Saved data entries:
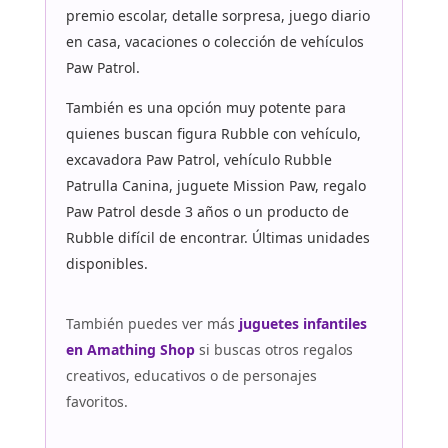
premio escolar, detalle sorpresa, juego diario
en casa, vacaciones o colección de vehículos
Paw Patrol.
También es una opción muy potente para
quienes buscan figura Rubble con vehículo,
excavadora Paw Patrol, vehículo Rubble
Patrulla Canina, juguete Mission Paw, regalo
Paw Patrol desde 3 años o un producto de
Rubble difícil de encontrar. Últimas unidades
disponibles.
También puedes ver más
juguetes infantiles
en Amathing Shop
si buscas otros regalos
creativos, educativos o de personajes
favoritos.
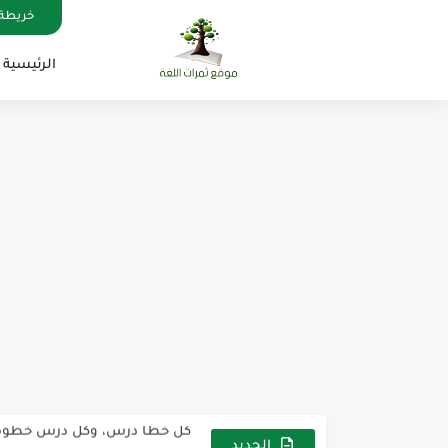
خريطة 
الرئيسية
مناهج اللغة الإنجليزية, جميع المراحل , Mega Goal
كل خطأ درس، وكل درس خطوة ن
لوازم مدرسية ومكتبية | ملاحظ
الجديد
--
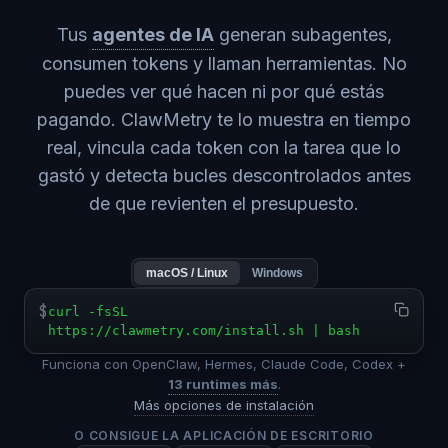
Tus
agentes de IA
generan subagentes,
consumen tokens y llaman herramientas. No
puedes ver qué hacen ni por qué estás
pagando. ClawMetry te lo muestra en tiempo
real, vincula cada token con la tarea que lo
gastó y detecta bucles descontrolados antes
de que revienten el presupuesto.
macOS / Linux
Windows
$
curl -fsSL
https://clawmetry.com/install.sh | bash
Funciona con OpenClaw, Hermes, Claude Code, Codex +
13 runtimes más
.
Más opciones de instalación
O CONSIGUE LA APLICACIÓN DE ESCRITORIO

=== About this exercise ===
If a line in the records holds the string "Patrol", copy it.

=== Answer space ===
Paw Patrol.
excavadora Paw Patrol, vehículo Rubble
Paw Patrol desde 3 años o un producto de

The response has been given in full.